As mentioned in my previous blog post I have started to explore the integration of trajectory streaming into the WESTPA framework. The goal is to edit the executable.py file in WESTPA to create a new propagator that is started by the WESTPA work manager and runs analysis processes. These changes are being tracked in pull request #495.

Modifications to the WESTPA ExecutablePropagator

ExecutablePropagator is a class in WESTPA, in which executables are defined to be run by the WESTPA work manager. In WESTPA, there are currently five executables defined: propagator, pre_iteration, post_iteration, get_pcoord and gen_istate. I added a new executable called stream_trajectory. This can be activated by adding the following lines to the west.cfg file:

stream_trajectory:
    enabled:    true
    executable: $WEST_SIM_ROOT/westpa_scripts/analysis_streaming.sh
    stderr:     stdout
    stdout:     $WEST_SIM_ROOT/seg_logs/{segment.n_iter:06d}-{segment.seg_id:06d}_analysis.log

The executable line specifies the path to the script that will be run. The stderr and stdout lines specify where the standard error and standard output of the script will be written. The {segment.n_iter:06d} and {segment.seg_id:06d} placeholders are replaced with the current iteration number and segment ID, respectively. This allows the script to write its output to a log file that is specific to the current segment and iteration.

Addition of a function to run the streaming executable

In the ExecutablePropagator class, I added a new function called stream_trajectory. This function is called by the WESTPA work manager and launches the stream_trajectory executable.
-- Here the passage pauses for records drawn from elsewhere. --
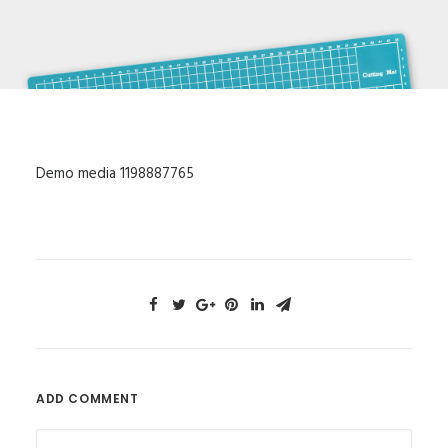
Demo media 1198887765
ADD COMMENT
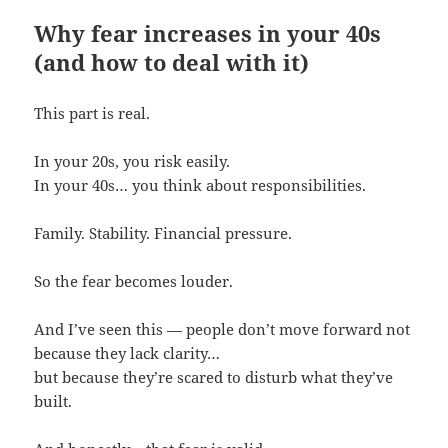
Why fear increases in your 40s
(and how to deal with it)
This part is real.
In your 20s, you risk easily.
In your 40s… you think about responsibilities.
Family. Stability. Financial pressure.
So the fear becomes louder.
And I’ve seen this — people don’t move forward not
because they lack clarity…
but because they’re scared to disturb what they’ve
built.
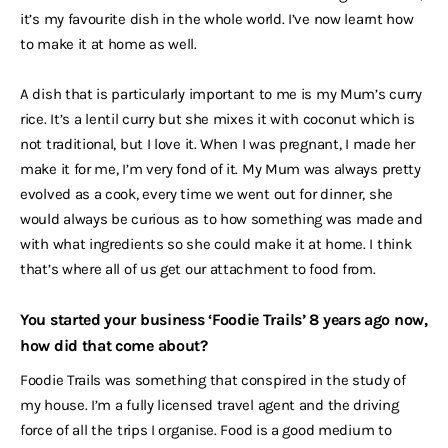
it’s my favourite dish in the whole world. I’ve now learnt how
to make it at home as well.
A dish that is particularly important to me is my Mum’s curry
rice. It’s a lentil curry but she mixes it with coconut which is
not traditional, but I love it. When I was pregnant, I made her
make it for me, I’m very fond of it. My Mum was always pretty
evolved as a cook, every time we went out for dinner, she
would always be curious as to how something was made and
with what ingredients so she could make it at home. I think
that’s where all of us get our attachment to food from.
You started your business ‘Foodie Trails’ 8 years ago now,
how did that come about?
Foodie Trails was something that conspired in the study of
my house. I’m a fully licensed travel agent and the driving
force of all the trips I organise. Food is a good medium to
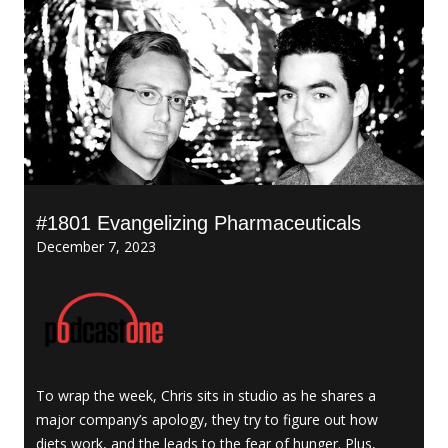
#1801 Evangelizing Pharmaceuticals
December 7, 2023
To wrap the week, Chris sits in studio as he shares a
major company’s apology, they try to figure out how
diets work, and the leads to the fear of hunger. Plus,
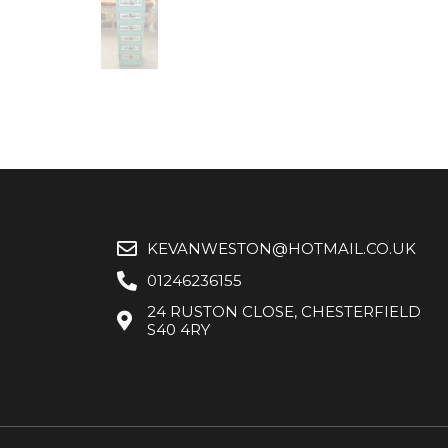
KEVANWESTON@HOTMAIL.CO.UK
01246236155
24 RUSTON CLOSE, CHESTERFIELD
S40 4RY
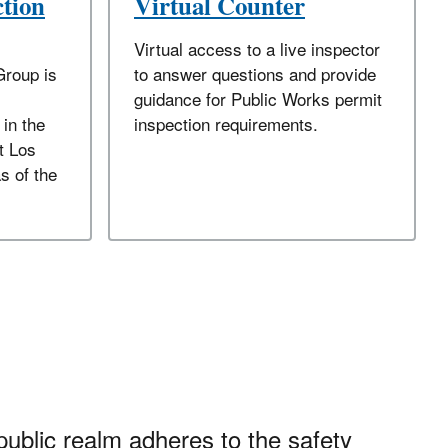
ction
Virtual Counter
Virtual access to a live inspector
Group is
to answer questions and provide
guidance for Public Works permit
 in the
inspection requirements.
t Los
s of the
public realm adheres to the safety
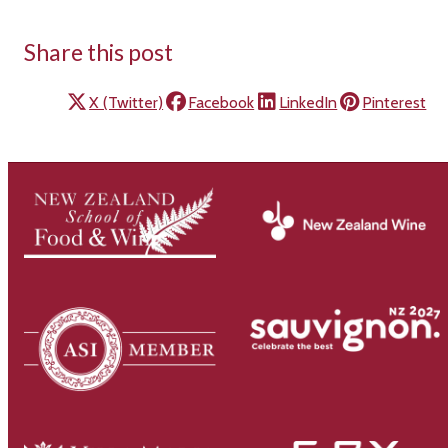
Share this post
X (Twitter)
Facebook
LinkedIn
Pinterest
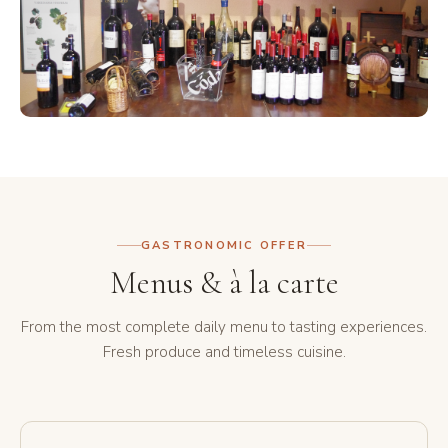
GASTRONOMIC OFFER
Menus & à la carte
From the most complete daily menu to tasting experiences.
Fresh produce and timeless cuisine.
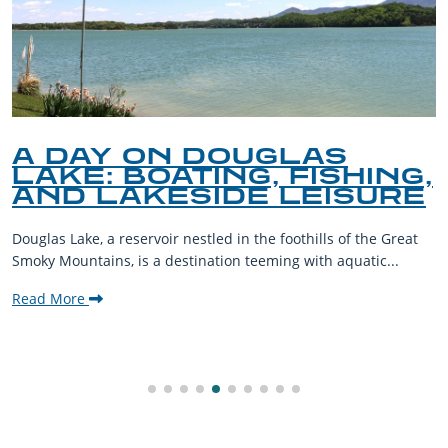
A DAY ON DOUGLAS
LAKE: BOATING, FISHING,
AND LAKESIDE LEISURE
Douglas Lake, a reservoir nestled in the foothills of the Great
Smoky Mountains, is a destination teeming with aquatic...
Read More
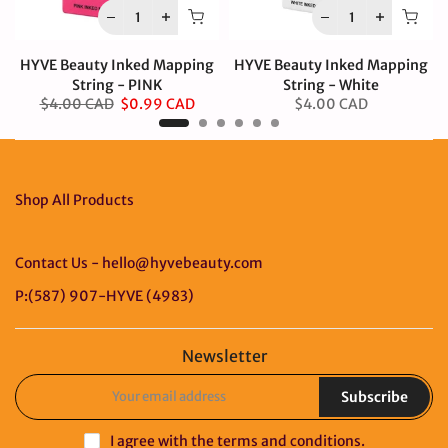
HYVE Beauty Inked Mapping
HYVE Beauty Inked Mapping
String - PINK
String - White
$4.00 CAD
$0.99 CAD
$4.00 CAD
Shop All Products
Contact Us - hello@hyvebeauty.com
P:(587) 907-HYVE (4983)
Newsletter
Subscribe
I agree with the
terms and conditions
.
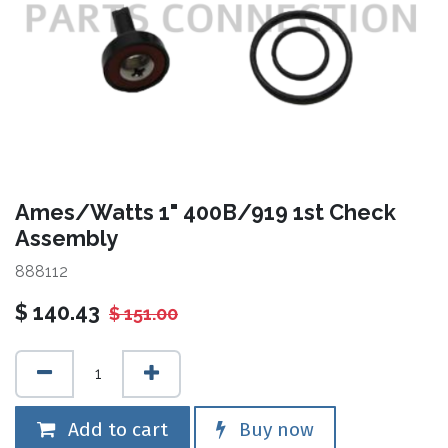
Ames/Watts 1" 400B/919 1st Check
Assembly
888112
$
140.43
$
151.00
Add to cart
Buy now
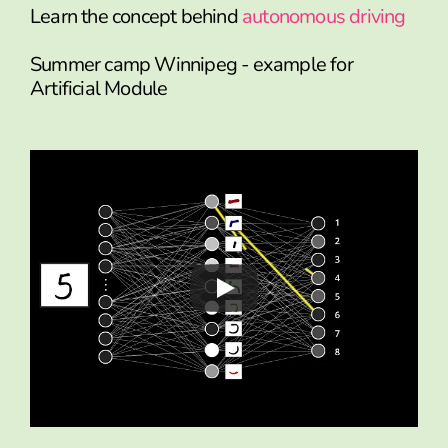
Learn the concept behind
autonomous driving
Summer camp Winnipeg - example for
Artificial Module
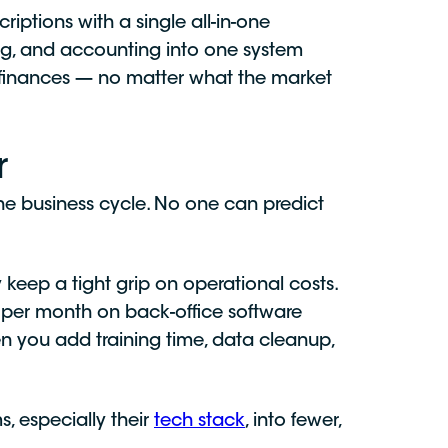
riptions with a single all-in-one
ng, and accounting into one system
ir finances — no matter what the market
r
the business cycle. No one can predict
keep a tight grip on operational costs.
per month on back-office software
en you add training time, data cleanup,
, especially their
tech stack
, into fewer,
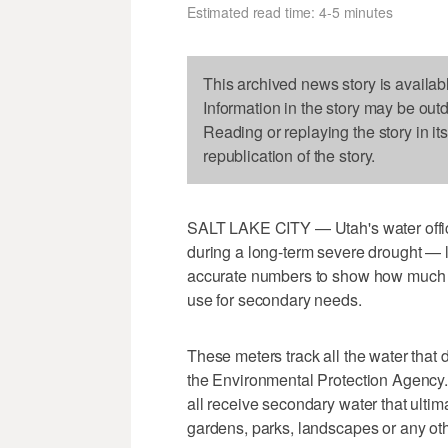
Estimated read time: 4-5 minutes
This archived news story is availab
Information in the story may be out
Reading or replaying the story in it
republication of the story.
SALT LAKE CITY — Utah's water offici
during a long-term severe drought — l
accurate numbers to show how much 
use for secondary needs.
These meters track all the water that 
the Environmental Protection Agency. 
all receive secondary water that ultim
gardens, parks, landscapes or any ot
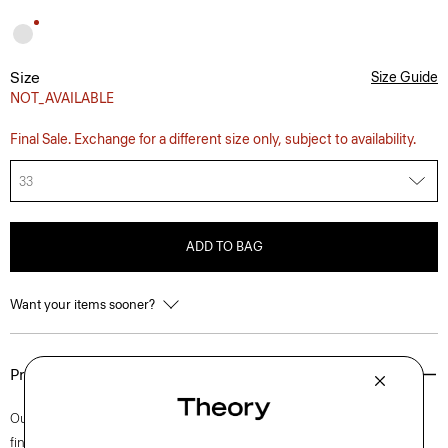
Size
Size Guide
NOT_AVAILABLE
Final Sale. Exchange for a different size only, subject to availability.
33
ADD TO BAG
Want your items sooner?
Product Details
Our iconic Zaine pant is a polished option for every day. This slim cut is
finished with side slip pockets and back welt pockets. It’s cut from soft,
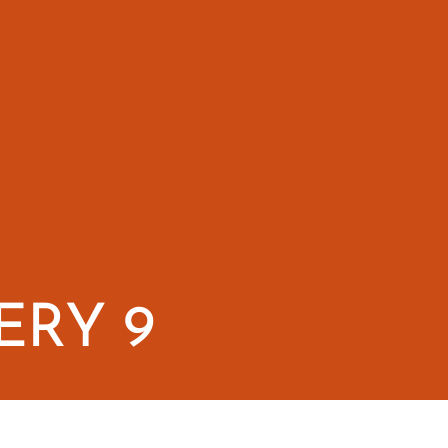
ERY 9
The function is defined as follows:

def stream_trajectory(self, segments):
    child_info = self.exe_info['stream_trajectory']
    log.debug('trajectory streaming executable: %s' % child_info['executable'])
    for segment in segments:
        addtl_env = {}
        addtl_env.update(self.port_env_vars(segment.seg_id))
        # Pass the additional environment variables to the trajectory streaming executable
        rc_stream, rusage_stream = self.exec_for_trajectory_streaming(child_info, segment, addtl_env)
        if rc_stream == 0:
            log.debug('trajectory streaming child process for segment %d completed successfully' % segment.seg_id)
        elif rc_stream < 0:
            log.error(
                'trajectory streaming child process for segment %d exited on signal %d (%s)'
                % (segment.seg_id, -rc_stream, SIGNAL_NAMES[-rc_stream])
            )
        else:
            log.error('trajectory streaming child process for segment %d exited with code %d' % (segment.seg_id, rc_stream))

This function receives a list of segments to run analysis for and adds the port to the environment variables that are passed to the executable (I will discuss port assignment later). It then calls the exec_for_trajectory_streaming function, which adds additional environment variables and executes the predefined executable for trajectory streaming. In WESTPA, there is currently the exec_for_segment function, which is used to execute the propagator executable. I had hoped to reuse this function, but it requires istate and bstate information, which is not needed for the trajectory streaming executable.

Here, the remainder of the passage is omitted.